In order to handle such long term dependencies, we turn to LSTMs
The key structural change in LSTMs is that they have 4 neural structures in the repeating unit rather than just the one in RNNs. The LSTM enables a cell state to run across the entire network. With the use of Gates, information is optimally let in and is enabled to affect the cell state.
- Forget Gate: What information from the cell state is to be thrown away based on the previous layer activation and current input
- Input Gate: Decides which values might be updated using a candidate vector
- Output Gate: Decides what parts of the cell state we can output
Modifications to this LSTM structure can include:
- Peephole connections to introduce cell state in all gating operations
- Gated Recurrent Units: Combines forget and input gates as one and also merges cell state and hidden state.

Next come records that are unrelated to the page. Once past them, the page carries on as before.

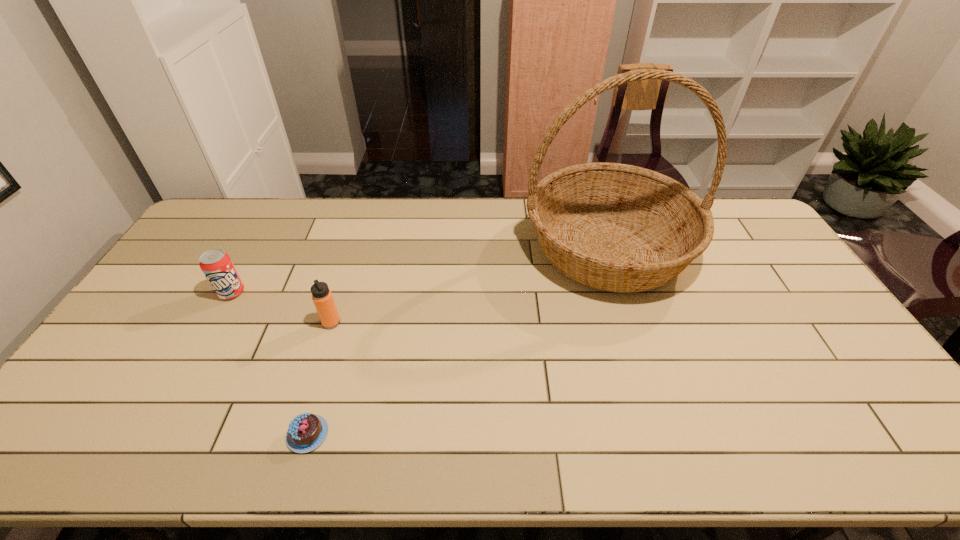 Find the location of a particular element. This screenshot has width=960, height=540. the rightmost object is located at coordinates (614, 227).

Find the location of `the tallest object`. the tallest object is located at coordinates (614, 227).

The image size is (960, 540). In order to click on thermos bottle in this screenshot , I will do `click(322, 297)`.

The width and height of the screenshot is (960, 540). Identify the location of soda can. (217, 266).

Locate an element on the screen. The image size is (960, 540). the nearest object is located at coordinates (306, 432).

Where is `the shortest object`? Image resolution: width=960 pixels, height=540 pixels. the shortest object is located at coordinates (306, 432).

Where is `free region located 0.370m on the front of the basket`? The height and width of the screenshot is (540, 960). free region located 0.370m on the front of the basket is located at coordinates (666, 426).

What are the coordinates of `free region located 0.180m on the right of the third farthest object` in the screenshot? It's located at (402, 322).

Find the location of a particular element. The width and height of the screenshot is (960, 540). vacant space positioned on the surface of the soda can is located at coordinates (207, 336).

Identify the location of free location located 0.170m on the left of the chocolate cake. (215, 434). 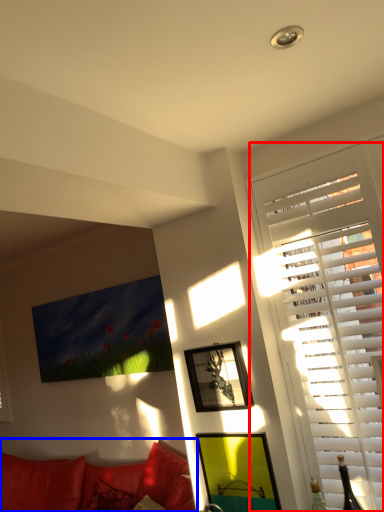 Question: Which object appears closest to the camera in this image, window (highlighted by a red box) or studio couch (highlighted by a blue box)?

Choices:
 (A) window
 (B) studio couch

Answer: (A) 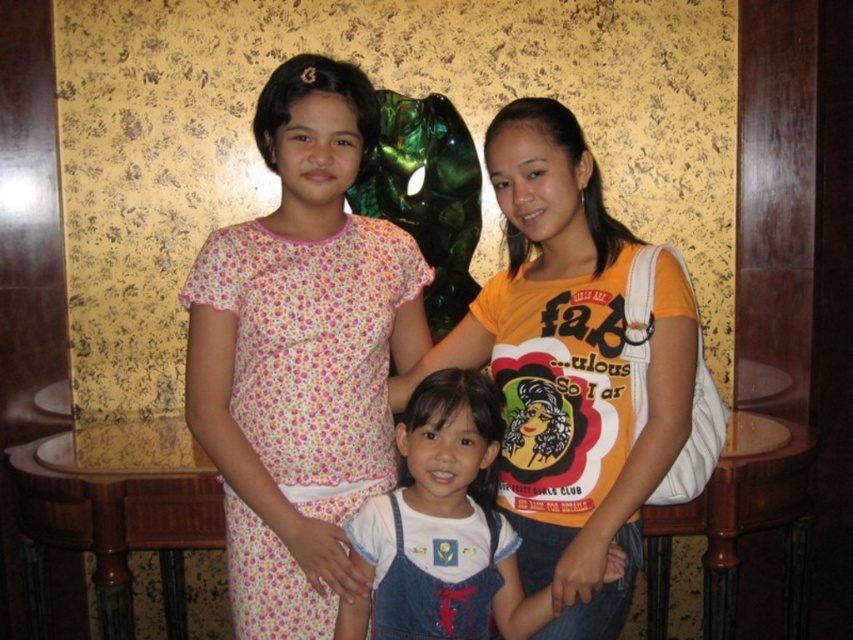 Question: Does orange cotton t-shirt at center have a smaller size compared to white denim overalls at center?

Choices:
 (A) no
 (B) yes

Answer: (A)

Question: Can you confirm if orange cotton t-shirt at center is positioned to the right of white denim overalls at center?

Choices:
 (A) no
 (B) yes

Answer: (B)

Question: Which of the following is the closest to the observer?

Choices:
 (A) (463, 556)
 (B) (550, 541)
 (C) (376, 380)

Answer: (A)

Question: Which point is closer to the camera?

Choices:
 (A) floral cotton dress at center
 (B) white denim overalls at center
 (C) orange cotton t-shirt at center

Answer: (C)

Question: Does floral cotton dress at center appear on the left side of white denim overalls at center?

Choices:
 (A) no
 (B) yes

Answer: (B)

Question: Considering the real-world distances, which object is closest to the floral cotton dress at center?

Choices:
 (A) orange cotton t-shirt at center
 (B) white denim overalls at center

Answer: (B) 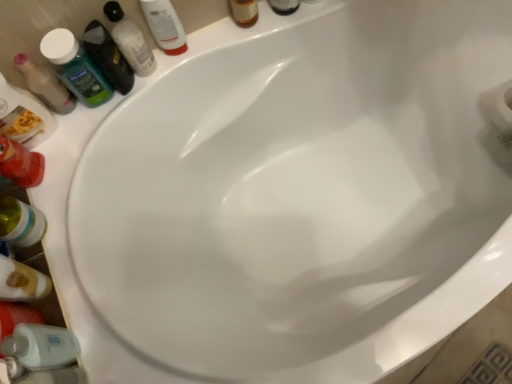 The image size is (512, 384). In order to click on translucent plastic mouthwash at upper left, positioned as the 4th mouthwash in right-to-left order in this screenshot , I will do `click(45, 85)`.

Locate an element on the screen. translucent plastic shampoo bottle at upper left, the first toiletry ordered from the bottom is located at coordinates pyautogui.click(x=108, y=57).

Describe the element at coordinates (165, 26) in the screenshot. This screenshot has height=384, width=512. I see `white glossy mouthwash at upper left, which is counted as the fourth mouthwash, starting from the left` at that location.

Measure the distance between point (7, 286) and camera.

27.52 inches.

Where is `translucent plastic mouthwash at upper left, the 3th mouthwash viewed from the right`? The height and width of the screenshot is (384, 512). translucent plastic mouthwash at upper left, the 3th mouthwash viewed from the right is located at coordinates (75, 67).

Locate an element on the screen. The image size is (512, 384). translucent plastic mouthwash at upper left, which is the 1th mouthwash from left to right is located at coordinates (45, 85).

Considering the positions of objects translucent plastic mouthwash at upper left, which is the 1th mouthwash from left to right, and green matte mouthwash at upper left, placed as the second mouthwash when sorted from right to left, in the image provided, who is more to the right, translucent plastic mouthwash at upper left, which is the 1th mouthwash from left to right, or green matte mouthwash at upper left, placed as the second mouthwash when sorted from right to left,?

Positioned to the right is green matte mouthwash at upper left, placed as the second mouthwash when sorted from right to left.

Is translucent plastic mouthwash at upper left, which is the 1th mouthwash from left to right, smaller than green matte mouthwash at upper left, marked as the 3th mouthwash in a left-to-right arrangement?

Yes, translucent plastic mouthwash at upper left, which is the 1th mouthwash from left to right, is smaller than green matte mouthwash at upper left, marked as the 3th mouthwash in a left-to-right arrangement.

From a real-world perspective, is translucent plastic mouthwash at upper left, positioned as the 4th mouthwash in right-to-left order, on top of green matte mouthwash at upper left, marked as the 3th mouthwash in a left-to-right arrangement?

Actually, translucent plastic mouthwash at upper left, positioned as the 4th mouthwash in right-to-left order, is physically below green matte mouthwash at upper left, marked as the 3th mouthwash in a left-to-right arrangement, in the real world.

How distant is white glossy mouthwash at upper left, which is counted as the fourth mouthwash, starting from the left, from translucent plastic bottle at lower left?

white glossy mouthwash at upper left, which is counted as the fourth mouthwash, starting from the left, is 53.11 centimeters from translucent plastic bottle at lower left.

Considering the relative sizes of white glossy mouthwash at upper left, which is counted as the fourth mouthwash, starting from the left, and translucent plastic bottle at lower left in the image provided, is white glossy mouthwash at upper left, which is counted as the fourth mouthwash, starting from the left, wider than translucent plastic bottle at lower left?

Incorrect, the width of white glossy mouthwash at upper left, which is counted as the fourth mouthwash, starting from the left, does not surpass that of translucent plastic bottle at lower left.

Does point (151, 20) come closer to viewer compared to point (37, 273)?

No, it is not.

Between white glossy mouthwash at upper left, which is counted as the fourth mouthwash, starting from the left, and translucent plastic bottle at lower left, which one has less height?

white glossy mouthwash at upper left, which is counted as the fourth mouthwash, starting from the left.

Can you tell me how much translucent amber bottle at upper center, which ranks as the second toiletry in bottom-to-top order, and translucent plastic bottle at lower left differ in facing direction?

95.4 degrees.

Can translucent plastic bottle at lower left be found inside translucent amber bottle at upper center, which ranks as the second toiletry in bottom-to-top order?

No, translucent plastic bottle at lower left is not a part of translucent amber bottle at upper center, which ranks as the second toiletry in bottom-to-top order.

Considering the sizes of objects translucent amber bottle at upper center, the second toiletry from the left, and translucent plastic bottle at lower left in the image provided, who is taller, translucent amber bottle at upper center, the second toiletry from the left, or translucent plastic bottle at lower left?

With more height is translucent plastic bottle at lower left.

Is translucent amber bottle at upper center, marked as the 1th toiletry in a right-to-left arrangement, to the left or to the right of translucent plastic bottle at lower left in the image?

translucent amber bottle at upper center, marked as the 1th toiletry in a right-to-left arrangement, is positioned on translucent plastic bottle at lower left's right side.

Can you confirm if translucent plastic shampoo bottle at upper left, the first toiletry ordered from the bottom, is bigger than translucent plastic mouthwash at upper left, which ranks as the second mouthwash in left-to-right order?

No.

Would you say translucent plastic shampoo bottle at upper left, the second toiletry viewed from the top, contains translucent plastic mouthwash at upper left, the 3th mouthwash viewed from the right?

No.

Considering the sizes of objects translucent plastic shampoo bottle at upper left, arranged as the second toiletry when viewed from the right, and translucent plastic mouthwash at upper left, the 3th mouthwash viewed from the right, in the image provided, who is shorter, translucent plastic shampoo bottle at upper left, arranged as the second toiletry when viewed from the right, or translucent plastic mouthwash at upper left, the 3th mouthwash viewed from the right,?

translucent plastic shampoo bottle at upper left, arranged as the second toiletry when viewed from the right, is shorter.

Considering the relative sizes of translucent plastic mouthwash at upper left, positioned as the 4th mouthwash in right-to-left order, and translucent plastic bottle at lower left in the image provided, is translucent plastic mouthwash at upper left, positioned as the 4th mouthwash in right-to-left order, shorter than translucent plastic bottle at lower left?

Yes, translucent plastic mouthwash at upper left, positioned as the 4th mouthwash in right-to-left order, is shorter than translucent plastic bottle at lower left.

Does point (61, 82) lie behind point (2, 255)?

That is True.

From a real-world perspective, is translucent plastic mouthwash at upper left, positioned as the 4th mouthwash in right-to-left order, physically located above or below translucent plastic bottle at lower left?

translucent plastic mouthwash at upper left, positioned as the 4th mouthwash in right-to-left order, is below translucent plastic bottle at lower left.

From the image's perspective, is translucent plastic mouthwash at upper left, positioned as the 4th mouthwash in right-to-left order, above or below translucent plastic bottle at lower left?

Based on their image positions, translucent plastic mouthwash at upper left, positioned as the 4th mouthwash in right-to-left order, is located above translucent plastic bottle at lower left.

In terms of height, does translucent plastic bottle at lower left look taller or shorter compared to translucent plastic mouthwash at upper left, which ranks as the second mouthwash in left-to-right order?

Clearly, translucent plastic bottle at lower left is taller compared to translucent plastic mouthwash at upper left, which ranks as the second mouthwash in left-to-right order.

Which point is more forward, (24, 271) or (74, 83)?

Positioned in front is point (24, 271).

Does translucent plastic bottle at lower left lie in front of translucent plastic mouthwash at upper left, which ranks as the second mouthwash in left-to-right order?

Yes.

From a real-world perspective, who is located higher, translucent plastic bottle at lower left or translucent plastic mouthwash at upper left, which ranks as the second mouthwash in left-to-right order?

translucent plastic bottle at lower left, from a real-world perspective.

Does translucent plastic shampoo bottle at upper left, the first toiletry ordered from the bottom, touch white glossy mouthwash at upper left, placed as the 1th mouthwash when sorted from right to left?

There is a gap between translucent plastic shampoo bottle at upper left, the first toiletry ordered from the bottom, and white glossy mouthwash at upper left, placed as the 1th mouthwash when sorted from right to left.

From the image's perspective, which object appears higher, translucent plastic shampoo bottle at upper left, the second toiletry viewed from the top, or white glossy mouthwash at upper left, placed as the 1th mouthwash when sorted from right to left?

white glossy mouthwash at upper left, placed as the 1th mouthwash when sorted from right to left, appears higher in the image.

Between translucent plastic shampoo bottle at upper left, the first toiletry ordered from the bottom, and white glossy mouthwash at upper left, placed as the 1th mouthwash when sorted from right to left, which one is positioned behind?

To ensure that the model doesn't overfit too soon, we have used the technique of Data Augmentation wherein I enabled the TextBLOB translation for the ENglish dataset to be used as an augmentation to the data. In the notebook, we use Baseline LSTM Model and GloVE embeddings which lead us to the following results:
- Validation accuracy: 98.92%
- Training accuracy: 99.19%
- Validation accuracy: 98.22%
- Training accuracy: 98.62%
Straight Neural Network methods are effective but better representation can be achieved by including knowledge of document structure in the model architecture. This can be understood as:
- Not all parts of the document is relevant for understanding the content
- Finding relevant sections in a document involves modeling the interactions of the words and not just the presence in isolation
THe hierarchical attention that can be used here is:
- Words from sentences
- Sentences from comments.
In the following example we can see that the third sentence delivers a strong meaning and the words amazing and superb provide the most defining sentiment of the sentence.
The Hierarchical Attention Network is made of several parts:
- A word sequence encoder : Get annotations of the words by summarising information from both directions
- A word-level attention layer: Not all words contribute equally to a sentence's meaning and this layer extracts such words that are important to the meaning of the sentence and aggregate the representation of those informative words
- A sentence encoder: Bidirectional LSTM to encode sentences
- A sentence-level attention layer: Rewards sentences that are clues to correctly classify a document
We use the augmented dataset and achieve the following results:
- Augmented Dataset:
- Validation accuracy: 98.03%
- Training accuracy: 98.21%
As one can see, the accuracy of the HAN based method is slightly worse than the traditional baseline LSTM model. This can be explained from the following figure. One can notice that obviously, not a lot of comments have a large number of sentences, but even if the comments have a large number of sentences, the length of these comments is just not large enough to derive proper weightings from the attention layer. My understanding is that due to such a limitation in the dataset, one gets such a result from the HAN model.